> [TASK BRIEF]:
Return all of the data exactly as written, without the pictures.

> [GIVEN RECORDS]:
————

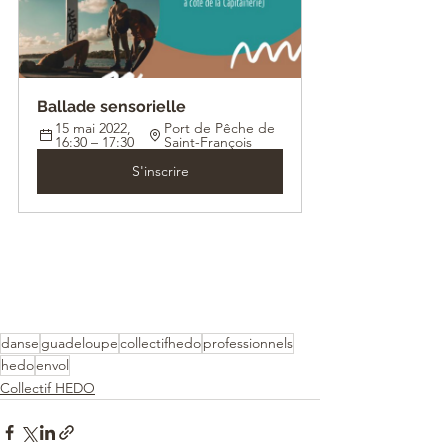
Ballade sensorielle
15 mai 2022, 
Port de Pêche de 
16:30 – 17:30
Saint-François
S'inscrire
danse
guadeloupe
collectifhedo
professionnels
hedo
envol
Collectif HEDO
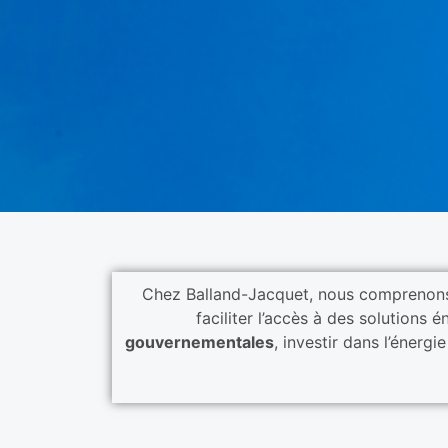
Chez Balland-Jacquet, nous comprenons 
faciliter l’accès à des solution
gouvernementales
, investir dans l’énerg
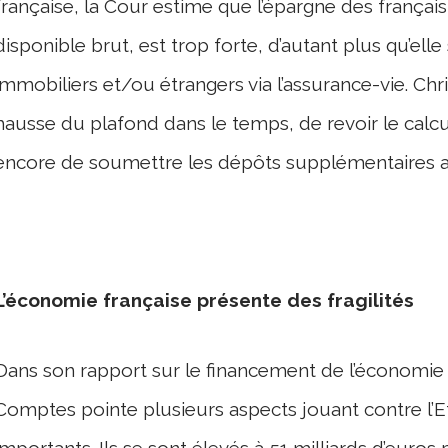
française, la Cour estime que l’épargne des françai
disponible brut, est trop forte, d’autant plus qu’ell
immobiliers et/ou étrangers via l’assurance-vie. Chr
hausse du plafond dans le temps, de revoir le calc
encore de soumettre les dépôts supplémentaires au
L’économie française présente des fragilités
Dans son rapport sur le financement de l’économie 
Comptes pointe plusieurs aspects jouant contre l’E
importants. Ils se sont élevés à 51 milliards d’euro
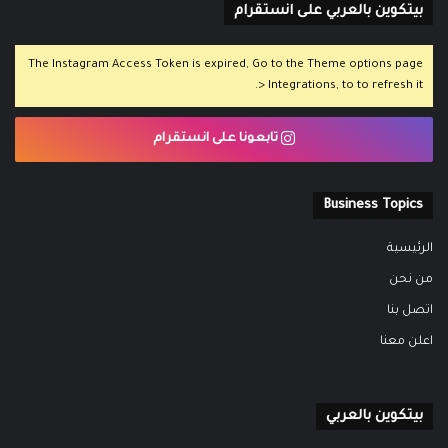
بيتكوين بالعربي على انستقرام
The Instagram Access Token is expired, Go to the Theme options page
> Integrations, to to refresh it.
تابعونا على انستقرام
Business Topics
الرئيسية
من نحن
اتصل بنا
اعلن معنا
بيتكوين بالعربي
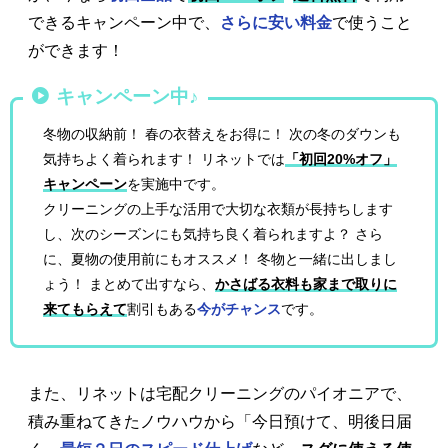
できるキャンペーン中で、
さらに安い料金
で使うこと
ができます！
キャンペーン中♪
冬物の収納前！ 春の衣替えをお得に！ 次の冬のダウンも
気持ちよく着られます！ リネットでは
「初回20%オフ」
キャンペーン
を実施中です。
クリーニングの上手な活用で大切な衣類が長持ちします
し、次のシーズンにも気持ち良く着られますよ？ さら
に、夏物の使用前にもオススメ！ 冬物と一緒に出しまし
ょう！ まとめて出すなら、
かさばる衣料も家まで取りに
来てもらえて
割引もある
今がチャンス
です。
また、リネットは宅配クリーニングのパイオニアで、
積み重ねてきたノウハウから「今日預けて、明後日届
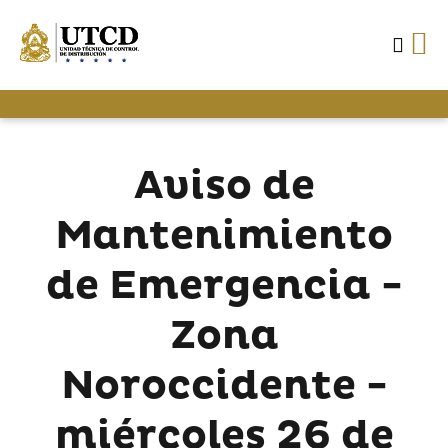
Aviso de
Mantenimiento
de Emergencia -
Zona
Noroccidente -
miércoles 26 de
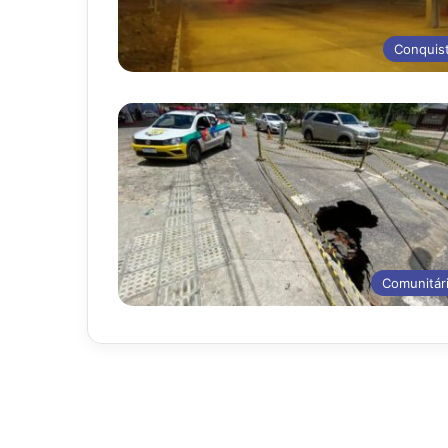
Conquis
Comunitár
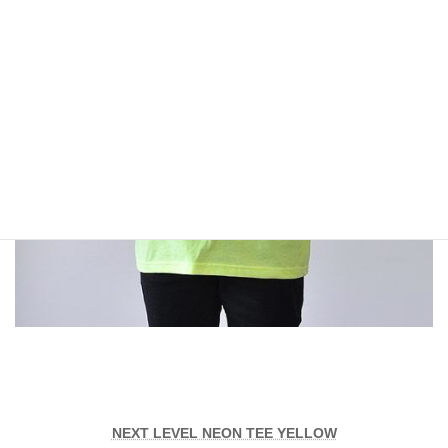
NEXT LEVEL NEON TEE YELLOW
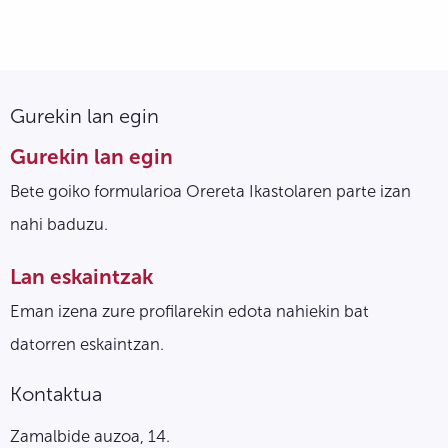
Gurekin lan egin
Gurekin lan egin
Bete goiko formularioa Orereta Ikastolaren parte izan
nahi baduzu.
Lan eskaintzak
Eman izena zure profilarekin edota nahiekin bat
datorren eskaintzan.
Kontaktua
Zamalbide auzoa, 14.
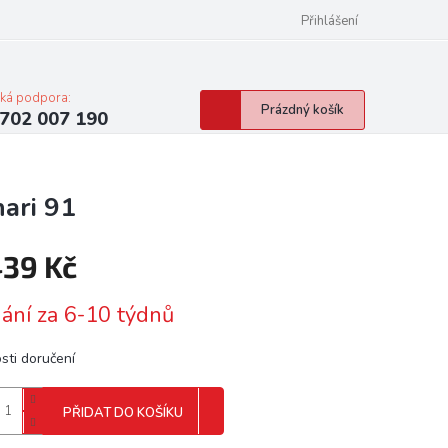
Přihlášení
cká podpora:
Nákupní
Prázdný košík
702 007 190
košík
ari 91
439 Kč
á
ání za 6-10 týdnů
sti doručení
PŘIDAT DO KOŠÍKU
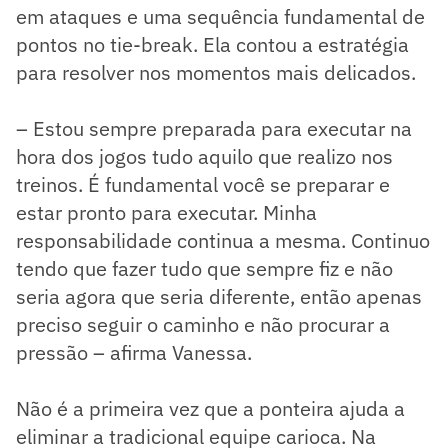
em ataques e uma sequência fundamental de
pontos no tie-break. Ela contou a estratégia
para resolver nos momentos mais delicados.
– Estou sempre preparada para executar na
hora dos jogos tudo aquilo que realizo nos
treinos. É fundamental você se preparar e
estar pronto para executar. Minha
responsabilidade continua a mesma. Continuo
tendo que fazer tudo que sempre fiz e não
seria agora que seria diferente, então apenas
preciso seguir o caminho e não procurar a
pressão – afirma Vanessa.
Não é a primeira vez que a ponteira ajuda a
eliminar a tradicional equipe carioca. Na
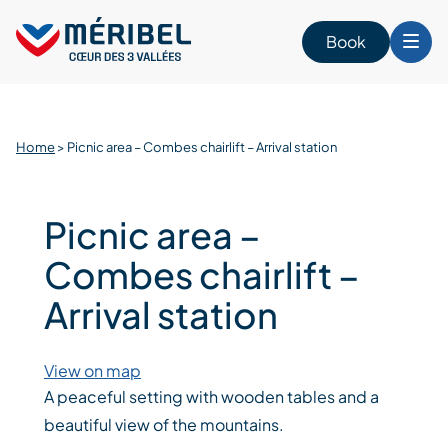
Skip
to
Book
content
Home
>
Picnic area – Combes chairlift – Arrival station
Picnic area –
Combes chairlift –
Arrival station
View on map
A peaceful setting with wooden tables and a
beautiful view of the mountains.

————

> [SOLUTION FOR THIS EXERCISE]:
Ballade sensorielle
15 mai 2022, 
Port de Pêche de 
16:30 – 17:30
Saint-François
S'inscrire
danse
guadeloupe
collectifhedo
professionnels
hedo
envol
Collectif HEDO
Chez Balland-Jacquet, nous comprenons 
faciliter l’accès à des solution
gouvernementales
, investir dans l’énerg
française, la Cour estime que l’épargne des françai
disponible brut, est trop forte, d’autant plus qu’ell
immobiliers et/ou étrangers via l’assurance-vie. Chr
hausse du plafond dans le temps, de revoir le calc
encore de soumettre les dépôts supplémentaires au
L’économie française présente des fragilités
Dans son rapport sur le financement de l’économie 
Comptes pointe plusieurs aspects jouant contre l’E
importants. Ils se sont élevés à 51 milliards d’euro
بيتكوين بالعربي على انستقرام
The Instagram Access Token is expired, Go to the Theme options page
> Integrations, to to refresh it.
تابعونا على انستقرام
Business Topics
الرئيسية
من نحن
اتصل بنا
اعلن معنا
بيتكوين بالعربي
できるキャンペーン中で、
さらに安い料金
で使うこと
ができます！
キャンペーン中♪
冬物の収納前！ 春の衣替えをお得に！ 次の冬のダウンも
気持ちよく着られます！ リネットでは
「初回20%オフ」
キャンペーン
を実施中です。
クリーニングの上手な活用で大切な衣類が長持ちします
し、次のシーズンにも気持ち良く着られますよ？ さら
に、夏物の使用前にもオススメ！ 冬物と一緒に出しまし
ょう！ まとめて出すなら、
かさばる衣料も家まで取りに
来てもらえて
割引もある
今がチャンス
です。
また、リネットは宅配クリーニングのパイオニアで、
積み重ねてきたノウハウから「今日預けて、明後日届
Aviso de
Mantenimiento
de Emergencia -
Zona
Noroccidente -
miércoles 26 de
Conquis
Comunitár
NEXT LEVEL NEON TEE YELLOW
Gurekin lan egin
Gurekin lan egin
Bete goiko formularioa Orereta Ikastolaren parte izan
nahi baduzu.
Lan eskaintzak
Eman izena zure profilarekin edota nahiekin bat
datorren eskaintzan.
Kontaktua
Zamalbide auzoa, 14.
Přihlášení
cká podpora:
Nákupní
Prázdný košík
702 007 190
košík
ari 91
439 Kč
á
ání za 6-10 týdnů
sti doručení
PŘIDAT DO KOŠÍKU
em ataques e uma sequência fundamental de
pontos no tie-break. Ela contou a estratégia
para resolver nos momentos mais delicados.
– Estou sempre preparada para executar na
hora dos jogos tudo aquilo que realizo nos
treinos. É fundamental você se preparar e
estar pronto para executar. Minha
responsabilidade continua a mesma. Continuo
tendo que fazer tudo que sempre fiz e não
seria agora que seria diferente, então apenas
preciso seguir o caminho e não procurar a
pressão – afirma Vanessa.
Não é a primeira vez que a ponteira ajuda a
eliminar a tradicional equipe carioca. Na
Skip
to
Book
content
Home
>
Picnic area – Combes chairlift – Arrival station
Picnic area –
Combes chairlift –
Arrival station
View on map
A peaceful setting with wooden tables and a
beautiful view of the mountains.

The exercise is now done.